Artinya, tantangan dalam menghadapi pragmatisme masyarakat tersebut, bisa dilewati. Partai Gelora, lanjutnya, memiliki banyak cara untuk mengatasi pragmatisme masyarakat.
"Kita punya banyak cara idealisme untuk mensiasati keterbatasan sumber daya dengan adanya idealisme narasi yang kita bawa, terutama ketika kita berhadapan dengan pragmatisme masyarakat," ujarnya.
Karena itu, berdasarkan pengalaman pribadi, Anis Matta berpandangan bahwa antara 'nasi dan narasi' sebenarnya tidak perlu dipertentangkan, karena pada mulanya politik itu industri pemikiran.
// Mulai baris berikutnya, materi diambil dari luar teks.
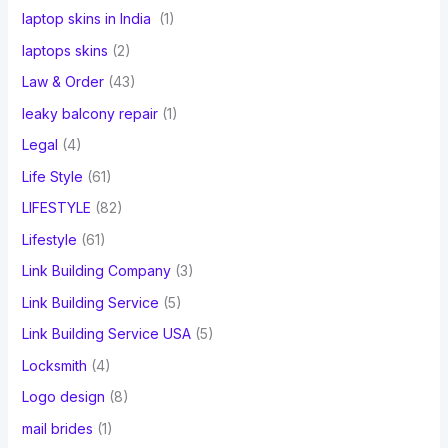
laptop skins in India
(1)
laptops skins
(2)
Law & Order
(43)
leaky balcony repair
(1)
Legal
(4)
Life Style
(61)
LIFESTYLE
(82)
Lifestyle
(61)
Link Building Company
(3)
Link Building Service
(5)
Link Building Service USA
(5)
Locksmith
(4)
Logo design
(8)
mail brides
(1)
"Itu yang saya percaya sejak awal, sampai sekarang. Dan Partai Gelora, adalah partai yang akan memimpin gelombang perubahan yang akan mengubah pragmatisme masyarakat," tegas Anis Matta.
Hal senada disampaikan Ketua Badan Pemenangan Pemilu (Bapilu) Partai Kebangkitan Nusantara (PKN) Bona Simanjuntak. Menurut Bona, sebagai partai baru, PKN perlu memperkenalkan dirinya melalui narasi.
PKN, kata Bona, memiliki narasi nusantara dalam pembangunan dengan menggerakkan semangat kedaerahan. Sebab, politik itu juga dibangun diatas narasi-narasi masing-masing.
Seperti Orde Lama dibangun narasi nasionalisme, Orde Baru dengan narasinya pembangunan, serta Orde Reformasi dibangun dengan narasi liberalisme dan kapitalisme.
"Reformasi sudah tidak sesuai cita-cita, karena reformasi lebih membangun sektoral kapital. Makanya PKN bangun lagi narasi nusantara kembali," kata Bona Simanjutak.
Sedangkan Direktur Eksekutif Lembaga Survei Median Rico Marbun mengatakan, kondisi krisis global saat ini memberikan peluang partai baru menjadi pilihan. Khususnya di tengah masyarakat yang merasakan kesulitan ekonomi.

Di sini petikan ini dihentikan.